Should I Get a New Phone: iPhone 6 Edition

Yesterday Apple introduced two new iPhones, which means it’s about that time when people to start asking me what phone they should buy. Since I often find myself repeating similar advice to a lot of people, I thought I’d jot down a few thoughts.

iPhone 6 or iPhone 6 Plus?

The newest models come in two sizes: the iPhone 6 at 4.7″ diagonally, and the iPhone 6 Plus, weighing in at 5.5″. By comparison, the iPhone 5 and 5S both measured 4.0″ on the diagonal. Both phones are offered in 16GB, 64GB, and 128GB capacities.

Both new models share a lot of the same components: an updated screen, somewhat faster processor, and support for the new Apple Pay contactless payment system. In short, they’re almost identical on the inside. There are only a key few differences between the two:

  • Screen Size: Obviously, the iPhone 6 Plus is significantly larger than the iPhone 6.
  • Battery Life: Apple says the iPhone 6 Plus gets somewhat longer battery life than the iPhone 6. For example, they claim 12 hours of LTE web browsing on the 6 Plus, versus 10 hours on the 6. We’ll have to wait until these phones are actually released to know how they do in real world situations, but it’s probably safe to say that the 6 Plus will last a bit longer on a charge. (More details on battery life comparison are available on Apple’s web site.)
  • Optical Image Stabilization: The two phones share most of the same camera technology, but the iPhone 6 Plus also contains optical image stabilization as well. Apple says that it will result in clearer pictures in low-light situations.
  • Price: All iPhone 6 Plus models cost $100 more than the equivalent iPhone 6 model. For example, the 16GB iPhone 6 costs $199 (on contract), while a 16GB iPhone 6 Plus will set you back $299.

My advice on choosing between them? It really comes down to personal preference. I don’t think the image stabilization will be a big deal for most users, and the iPhone camera is already quite good for a phone, so I think we can mostly set that aside. I also doubt that the battery life between the two models will be different enough in real world use to be noticeable for most people. That said, if battery life is a big issue for you, that might tip the scales in favor of the iPhone 6 Plus.

Primarily, I think the choice comes down to the size and price. Do you like very large phones, and is a bigger screen worth an extra $100 to you? Or would you be happier with a somewhat smaller (but still bigger than the iPhone 5S) phone that has more storage?
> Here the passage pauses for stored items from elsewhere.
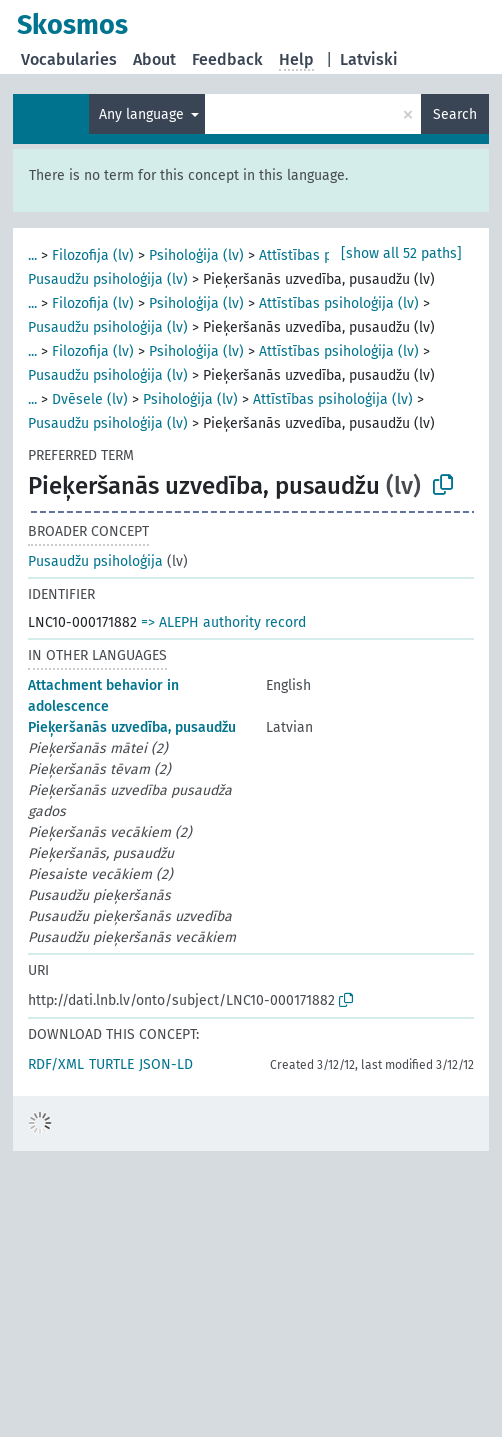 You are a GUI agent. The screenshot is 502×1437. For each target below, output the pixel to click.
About (154, 59)
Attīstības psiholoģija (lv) (339, 303)
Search (455, 114)
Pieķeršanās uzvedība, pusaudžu (132, 727)
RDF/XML (56, 1064)
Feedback (227, 59)
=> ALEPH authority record (223, 622)
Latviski (369, 59)
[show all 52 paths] (401, 253)
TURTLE (111, 1064)
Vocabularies (69, 59)
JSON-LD (166, 1064)
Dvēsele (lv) (90, 399)
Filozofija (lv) (93, 255)
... (32, 255)
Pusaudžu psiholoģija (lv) (108, 279)
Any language (143, 114)
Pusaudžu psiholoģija (95, 561)
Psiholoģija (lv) (196, 255) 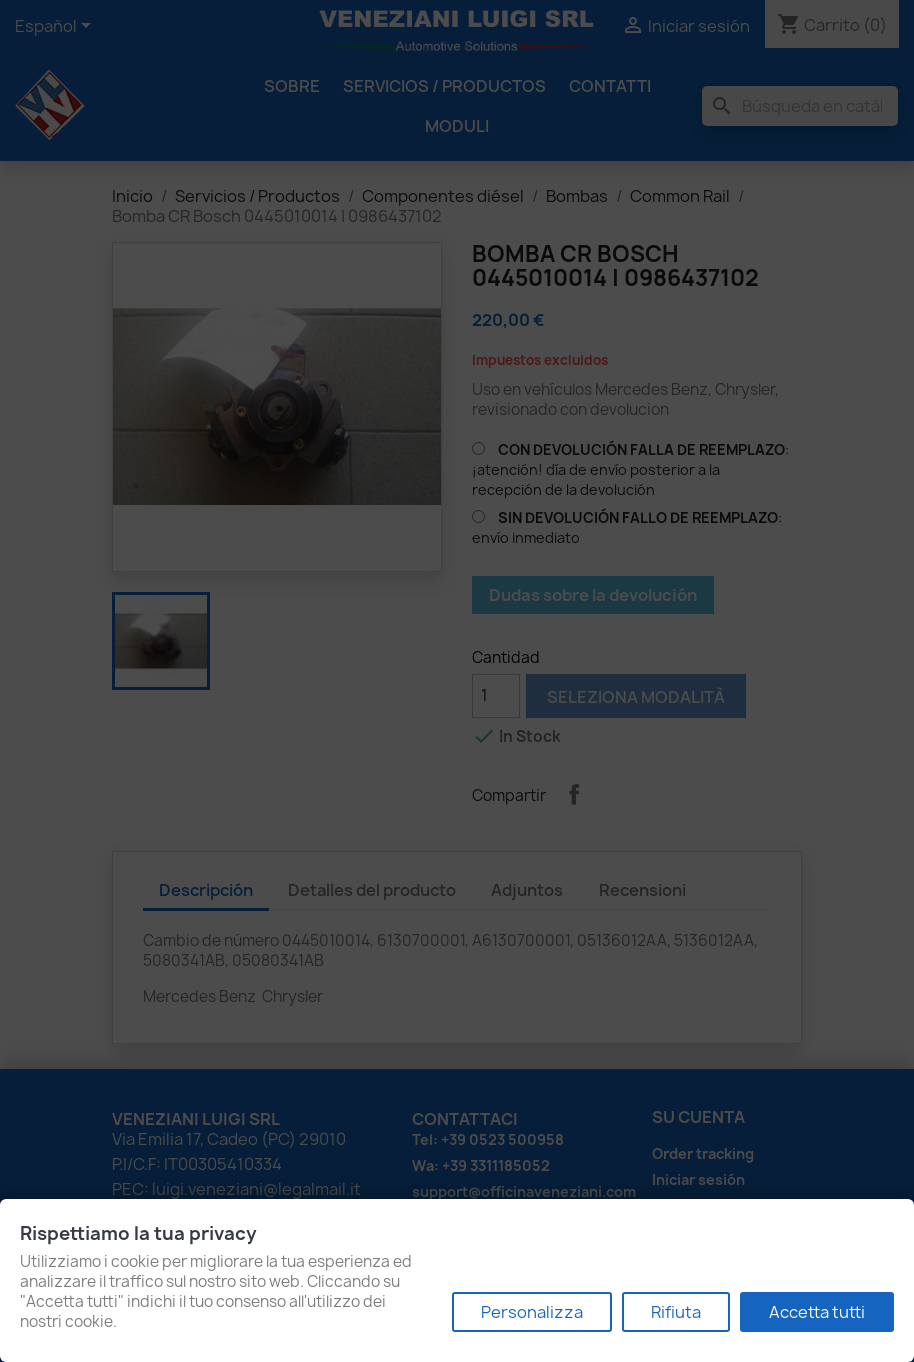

Keep in mind that the iPhone 6 is already larger than last year’s iPhone 5S. For the sake of comparison, here’s a quick photo I snapped showing the relative sizes of an iPhone 5, iPhone 6, iPhone 6 Plus, and iPad mini:

 iPhone 5, iPhone 6, iPhone 6 Plus, and iPad mini

iPhone 5, iPhone 6, iPhone 6 Plus, and iPad mini

Personally, I’m not a fan of really giant phones like the 6 Plus. Additionally, over the past few months I’ve run out of space on my 16GB iPhone 5 time and time again. I’m fairly certain I’ll end up buying a 64GB iPhone 6.

Keep My Old Phone?

I usually buy a new phone every other year. I bought an iPhone 4, skipped the 4S, bought the iPhone 5, and skipped the 5S. In large part, that’s because I’m not willing to pay full price for new phones, and every two years feels about right to me. However, I do advise people to buy iPhones early in their life cycle. For example, if you’re going to buy an iPhone 6, get it this fall instead of waiting until the spring. If you buy a phone in spring 2015, for example, you probably won’t be eligible for a new carrier-subsidized phone until spring 2017. Then you have to choose whether to buy another new phone that’s been out for six months, or wait unil the fall.

Furthermore, it used to be true that iPhone releases in even-numbered years were the “big” updates (iPhone 3G, iPhone 4, iPhone 5) and odd-numbered years were more incremental updates (3GS, 4S). That pattern has subsided a bit in the past couple of years, so I’m not sure it’s worth worrying about anymore. For example, you could argue that the iPhone 5S, with its powerful processor upgrade and TouchID sensor, was a bigger upgrade from the iPhone 5 than the iPhone 6 is from the 5S. Basically, if you’re eligible for an upgrade when new iPhones come out and you like the new models, go for it.

Of course, if you like your current phone and it’s running great, you can always hang on to it. Just remember, it’s extremely unlikely that there will be any new phones from Apple between now and next fall. iOS 8 will run on phones back to the iPhone 4S, although it’s likely to be fairly slow on the oldest devices. My guess is that it’ll run just fine on an iPhone 5.